Der Korb an sich war dann recht einfach zu nähen, Anna beschreibt alles sehr genau. Ich habe mich für eine doppelte Verstärkung des Außenstoffes entschieden: zunächst Vlieseline S520 und dann Vlieseline H630. Falls sich mal jemand gefragt hat, ob man zwei Bügeleinlagen aufeinander bügeln kann: Ja, man kann. Ich habe das allerdings auf einem Probestück ausprobiert, da ich meine recht knapp bemessenen Stoffe nicht unnötig zerstören wollte. Es funktioniert sehr gut, nur reichen die normalen 15 Sekunden, die man ja eigentlich zum Aufbügeln braucht, bei der H630 nicht mehr aus. Außerdem ist es wichtig, dass man das Bügeleisen nicht direkt auf die Vliesseite der H630 stellt, weil dann Rückstände am Bügeleisen bleiben. Ein bisschen Butterbrot- oder Pauspapier zwischen Bügeleisen und der Vlieseline löst das Problem aber.


Aber nun zum wichtigsten, den Stoffen: Ich hab's ehrlich gesagt nicht so sehr mit neuen Farbkombinationen. In 90% der Fälle nähe ich in rot-weiß-blauen Mustern oder, noch langweiliger, Streifen, Pünktchen & Co. (Hallo, liebe Mitglieder der "Danke Ina"-Gruppe, ihr seid davon ja auch nicht verschont geblieben.) Dabei gefällt mir diese Kombination gar nicht so viel besser als andere, ehrlich gesagt bin ich ziemlich gelangweilt davon. Ich kaufe auch sehr viel mehr blauen und roten Stoff als anderen - ein Blick in meine Stoffkiste und es lässt sich wenig Grün und Gelb, dafür aber sehr viel Rot und Blau erkennen. (Von anderen, "exotischen" Farben wie orange, pink oder gar lila ganz zu schweigen.) Als ich aber den grünen Stoff mit den kleinen Vögeln bei Volksfaden online gesehen habe, wusste ich sofort, dass ich genau daraus einen Divided Basket machen wollte. Als der Stoff dann da war, hatte ich erstmal Angst, alles kaputt zu machen, da ich mich ja definitiv außerhalb meiner Komfortzone bewegte. Aber ich hab dann im örtlichen Stoffgeschäft den gemusterten, dezent farbenfrohen Print gefunden und die beiden Muster mit einfachem dunkelblauem Uni kombiniert. (Da hab' ich mich dann gleich wohler gefühlt, mit so ein bisschen blau dabei.)
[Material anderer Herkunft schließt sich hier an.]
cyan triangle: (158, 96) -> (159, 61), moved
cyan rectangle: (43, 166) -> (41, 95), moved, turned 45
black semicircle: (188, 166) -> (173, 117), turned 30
Was soll ich sagen - ich bin ziemlich zufrieden mit dem Ergebnis. Auch wenn die Nahtzugaben aufgrund der doppelten Verstärkung ziemlich hervorstehen und deswegen der Boden vom Korb nicht flach ist, auch wenn ich das nächste mal lieber Baumwollgurtband statt der Henkel aus Stoff nehmen würde, auch wenn ich besser die Außentasche durch eine Naht geteilt hätte, so wie im Schnittmuster vorgesehen: Mein Divided Basket ist wunderbar praktisch, hat Stand und gefällt allen. Am besten ist eindeutig die teilende Wand in der Mitte! Zurzeit beherbergt er mein großes Quiltprojekt, und die zwei Fächer machen eine Unterscheidung der bereits genähten Blocks und der bisher nur zugeschnittenen Teile einfach. Vorne rein stecke ich als meinen Rollschneider und meine Patchworklineale, so ist alles gut verstaut.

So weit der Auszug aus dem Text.